I need a Regex to search for "item one" and get "Amet Elit" . Or "Title" and get "One sentence with\\na linebreak!"

- item one: Amet Elit
- Title: One sentence with 
a line break!
- Desc: Hello and thank you for your help!

So the Regex has to find everything after - , some specific words and a : . And this string ends before a line break with a following - .

I tried this

/[^-\s'item one']:*(.*)/g

under https://regex101.com/ .

Answer 1

You can try with this pattern:

/^- ([^:]*): (.*(?>\R.*)*?(?=\R- |\R*\z))/m

demo

The key and the value are captured in group 1 and group 2. The group 2 contains a non-greedy quantifier to match until the condition in the lookahead succeeds. The lookahead (?=...) checks if the second group is followed by a newline ( \\R ) or the end of the string ( \\z )
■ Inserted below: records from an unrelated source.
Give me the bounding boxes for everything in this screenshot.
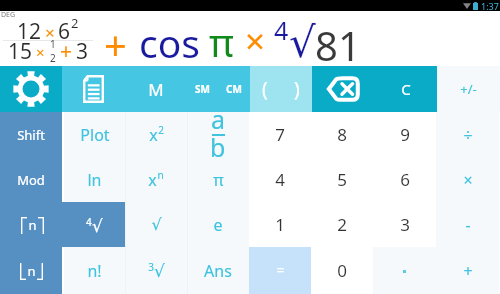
staticText: x	[149, 124, 158, 146]
staticText: 8	[337, 123, 347, 146]
button[interactable]: Settings	[0, 66, 62, 112]
button[interactable]: ×	[436, 157, 499, 202]
button[interactable]: n	[0, 247, 62, 294]
button[interactable]: (	[250, 66, 312, 112]
staticText: 2	[71, 14, 79, 32]
staticText: +	[60, 37, 73, 66]
staticText: e	[213, 214, 223, 236]
staticText: 81	[315, 18, 361, 62]
button[interactable]: Ans	[187, 247, 249, 294]
button[interactable]: 9	[373, 112, 436, 157]
staticText: 6	[400, 168, 410, 191]
button[interactable]: 4	[249, 157, 311, 202]
staticText: 6	[58, 17, 71, 46]
button[interactable]: CM	[218, 66, 250, 112]
button[interactable]: M	[125, 66, 187, 112]
button[interactable]: 3	[125, 247, 187, 294]
staticText: 9	[400, 123, 410, 146]
button[interactable]: 8	[311, 112, 373, 157]
staticText: n	[27, 262, 36, 280]
staticText: 7	[275, 123, 285, 146]
staticText: +	[104, 17, 127, 65]
staticText: cos	[139, 16, 200, 64]
button[interactable]: C	[374, 66, 437, 112]
staticText: 4	[274, 13, 289, 47]
button[interactable]	[373, 247, 436, 294]
staticText: √	[289, 18, 316, 62]
staticText: n!	[87, 260, 102, 282]
button[interactable]: +/-	[437, 66, 500, 112]
staticText: ÷	[463, 124, 473, 146]
staticText: ×	[36, 42, 45, 62]
staticText: n	[157, 168, 164, 182]
staticText: ×	[45, 21, 55, 44]
staticText: +	[463, 260, 473, 282]
staticText: ×	[245, 17, 266, 65]
button[interactable]: √	[125, 202, 187, 247]
button[interactable]: =	[249, 247, 311, 294]
button[interactable]: ln	[64, 157, 125, 202]
staticText: √	[92, 216, 103, 236]
staticText: 2	[337, 213, 347, 236]
staticText: -	[465, 214, 471, 236]
button[interactable]: x	[125, 112, 187, 157]
staticText: SM	[195, 82, 210, 96]
staticText: √	[151, 215, 162, 234]
staticText: =	[276, 260, 285, 279]
staticText: 3	[400, 213, 410, 236]
button[interactable]: n!	[64, 247, 125, 294]
button[interactable]: x	[125, 157, 187, 202]
staticText: 2	[158, 123, 164, 137]
staticText: ×	[463, 169, 473, 191]
staticText: π	[213, 169, 224, 191]
staticText: π	[209, 16, 234, 64]
staticText: DEG	[1, 10, 16, 20]
button[interactable]: 2	[311, 202, 373, 247]
staticText: Plot	[80, 124, 110, 146]
staticText: 1:37	[481, 0, 499, 11]
button[interactable]: Backspace	[312, 66, 374, 112]
staticText: )	[294, 76, 300, 102]
staticText: Mod	[17, 171, 45, 189]
staticText: 4	[86, 215, 92, 229]
button[interactable]: 7	[249, 112, 311, 157]
button[interactable]: Mod	[0, 157, 62, 202]
button[interactable]: Shift	[0, 112, 62, 157]
staticText: 1	[275, 213, 285, 236]
button[interactable]: e	[187, 202, 249, 247]
button[interactable]: 4	[64, 202, 125, 247]
button[interactable]: π	[187, 157, 249, 202]
button[interactable]: History	[62, 66, 125, 112]
staticText: Ans	[204, 260, 232, 282]
staticText: 12	[17, 17, 42, 46]
staticText: 1	[50, 37, 56, 51]
staticText: M	[148, 78, 164, 101]
staticText: a	[211, 102, 226, 136]
button[interactable]: 3	[373, 202, 436, 247]
staticText: 15	[8, 37, 33, 66]
staticText: CM	[226, 82, 242, 96]
staticText: √	[154, 261, 165, 281]
staticText: 5	[337, 168, 347, 191]
staticText: Shift	[17, 126, 45, 144]
button[interactable]: ÷	[436, 112, 499, 157]
button[interactable]: Plot	[64, 112, 125, 157]
button[interactable]: SM	[187, 66, 218, 112]
staticText: x	[148, 169, 157, 191]
staticText: 3	[148, 260, 154, 274]
staticText: C	[401, 79, 411, 99]
staticText: ln	[87, 169, 102, 191]
button[interactable]: 0	[311, 247, 373, 294]
button[interactable]: 1	[249, 202, 311, 247]
button[interactable]: n	[0, 202, 64, 247]
staticText: 4	[275, 168, 285, 191]
staticText: 3	[76, 37, 89, 66]
button[interactable]: -	[436, 202, 499, 247]
staticText: +/-	[460, 80, 477, 98]
button[interactable]: +	[436, 247, 499, 294]
staticText: n	[28, 216, 37, 234]
button[interactable]: 6	[373, 157, 436, 202]
button[interactable]: a	[187, 112, 249, 157]
staticText: 0	[337, 259, 347, 282]
button[interactable]: 5	[311, 157, 373, 202]
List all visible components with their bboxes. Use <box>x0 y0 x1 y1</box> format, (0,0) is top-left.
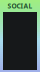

To obtain a specific item, replace ([^:]*) with whatever you want.

Answer 2

You can use this search function:

function srch($input, $key) {
    preg_match('/(?<=\b' . preg_quote($key, '/') . ': ).*?(?=\n-|$)/s', $input, $m);
    return $m[0];
}

Then call it as:

$input = "- item one: Amet Elit
- Title: One sentence with
a line break!
- Desc: Hello and thank you for your help!";

php> echo srch($input, 'Title')
One sentence with
a line break!

php> echo srch($input, 'item one')
Amet Elit

php> echo srch($input, 'Desc')
Hello and thank you for your help!

Code Demo

Answer 3

The following should work:

^-\h*([^:\R]*)\h*:\h*(.*$(?:\R[^-].*$)*)

Fiddle .

Broken up in parts:

• ^-\\h*([^:\\R]*)\\h* : matches the words between the starting hyphen (must occur at line start) up to a colon, trimmed ( \\h* are horizontal blanks outside the capture). There cannot be line-breaks in that part ( \\R )

• \\h*(.*) : matches the rest of the line (left-trimmed).

• (?:\\R[^-].*$)* : non-capturing ( (?: ) group allowing zero or more lines following, on the condition they do not start with a hyphen ( \\R[^-] ).

In PHP:

$input = "- item one: Amet Elit
- Title: One sentence with 
a line break!
- Desc: Hello and thank you for your help!";

preg_match_all("#^-\s*([^:\R]*)\s*:\s*(.*(?:\R[^-].*$)*)#m",
               $input, $matches);

foreach ($matches[1] as $i => $prefix) {
    echo $prefix . " | " . $matches[2][$i] . "<br>";
}

Output:

item one | Amet Elit

Title | One sentence with

a line break!

Desc | Hello and thank you for your help!

Answer 4

Use positive lookbehind:

(?<=^- item one: ).*$

If the phrase ( item one in the above example) is not constant, you could use \\K to drop everything matched so far to achieve a positive lookbehind with variable length:

^- [^:]*: \K.*$

---

Here is a slight alternation to allow you to match over multiple lines. Don't forget the gm flags

^- [^:]*: \K(.|\n)*?(?=^-|$)

See it in action

Answer 5

You're not far off.

Instead of matching exactly with item one you want to match with a word or space, so that would be [\\w\\s]*

Something along the lines of ^- [\\w\\s]*: (.*) should work, though you haven't mentioned how this information is coming in. One line, are you trying to search and replace? using preg_match ?

Check this link out to see it working.